Stored data entries
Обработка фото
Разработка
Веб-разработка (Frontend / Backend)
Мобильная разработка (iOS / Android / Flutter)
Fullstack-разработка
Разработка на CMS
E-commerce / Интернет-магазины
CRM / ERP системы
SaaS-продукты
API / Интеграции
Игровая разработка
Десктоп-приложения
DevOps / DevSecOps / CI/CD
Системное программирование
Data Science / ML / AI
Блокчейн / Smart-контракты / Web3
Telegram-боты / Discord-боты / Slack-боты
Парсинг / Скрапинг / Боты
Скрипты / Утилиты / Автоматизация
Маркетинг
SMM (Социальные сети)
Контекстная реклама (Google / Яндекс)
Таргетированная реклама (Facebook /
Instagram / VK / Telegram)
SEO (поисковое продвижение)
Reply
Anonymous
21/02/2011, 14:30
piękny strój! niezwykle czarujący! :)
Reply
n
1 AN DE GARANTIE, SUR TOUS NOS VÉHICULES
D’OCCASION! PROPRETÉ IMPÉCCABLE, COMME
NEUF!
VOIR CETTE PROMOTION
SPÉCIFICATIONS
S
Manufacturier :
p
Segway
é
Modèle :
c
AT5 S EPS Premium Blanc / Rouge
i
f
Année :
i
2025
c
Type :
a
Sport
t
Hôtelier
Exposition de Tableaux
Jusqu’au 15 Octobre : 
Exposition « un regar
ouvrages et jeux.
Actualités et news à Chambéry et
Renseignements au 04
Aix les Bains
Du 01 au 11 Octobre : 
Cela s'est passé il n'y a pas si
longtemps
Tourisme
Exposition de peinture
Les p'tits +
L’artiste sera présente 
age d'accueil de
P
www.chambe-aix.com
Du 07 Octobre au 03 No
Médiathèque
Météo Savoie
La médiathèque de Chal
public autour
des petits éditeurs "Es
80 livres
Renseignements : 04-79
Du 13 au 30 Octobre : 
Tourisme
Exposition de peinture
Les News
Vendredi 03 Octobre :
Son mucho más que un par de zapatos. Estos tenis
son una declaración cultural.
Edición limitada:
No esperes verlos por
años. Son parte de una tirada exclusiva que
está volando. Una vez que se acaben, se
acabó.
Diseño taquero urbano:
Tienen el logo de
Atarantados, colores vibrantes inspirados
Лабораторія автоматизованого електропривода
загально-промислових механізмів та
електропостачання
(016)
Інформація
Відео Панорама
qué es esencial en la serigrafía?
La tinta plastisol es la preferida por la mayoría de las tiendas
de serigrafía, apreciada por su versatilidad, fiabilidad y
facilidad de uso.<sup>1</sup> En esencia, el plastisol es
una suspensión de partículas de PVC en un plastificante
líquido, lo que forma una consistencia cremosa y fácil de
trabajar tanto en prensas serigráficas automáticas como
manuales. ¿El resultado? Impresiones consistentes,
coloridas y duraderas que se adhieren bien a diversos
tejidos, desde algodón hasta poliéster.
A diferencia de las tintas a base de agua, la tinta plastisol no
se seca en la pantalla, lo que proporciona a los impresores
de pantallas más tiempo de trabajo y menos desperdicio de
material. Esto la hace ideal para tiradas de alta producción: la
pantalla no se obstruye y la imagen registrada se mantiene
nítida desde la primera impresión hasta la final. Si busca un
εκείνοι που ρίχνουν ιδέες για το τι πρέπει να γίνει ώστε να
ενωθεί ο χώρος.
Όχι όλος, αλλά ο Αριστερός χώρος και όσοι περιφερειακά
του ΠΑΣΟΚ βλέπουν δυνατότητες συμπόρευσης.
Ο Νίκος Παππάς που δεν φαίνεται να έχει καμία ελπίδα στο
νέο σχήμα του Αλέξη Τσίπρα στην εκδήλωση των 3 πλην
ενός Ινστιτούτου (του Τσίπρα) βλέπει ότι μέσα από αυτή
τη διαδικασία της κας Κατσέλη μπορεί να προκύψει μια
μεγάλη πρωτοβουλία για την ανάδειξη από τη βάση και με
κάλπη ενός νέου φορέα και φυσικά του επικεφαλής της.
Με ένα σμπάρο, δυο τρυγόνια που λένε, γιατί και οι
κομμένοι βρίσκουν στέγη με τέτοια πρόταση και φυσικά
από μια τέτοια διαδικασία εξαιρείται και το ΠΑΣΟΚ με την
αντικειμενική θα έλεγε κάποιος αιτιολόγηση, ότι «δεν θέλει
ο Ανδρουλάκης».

_Task description_
Only lines that contain "desde" are needed, so copy each of them from the data.

_Task answer_
tejidos, desde algodón hasta poliéster.
nítida desde la primera impresión hasta la final. Si busca un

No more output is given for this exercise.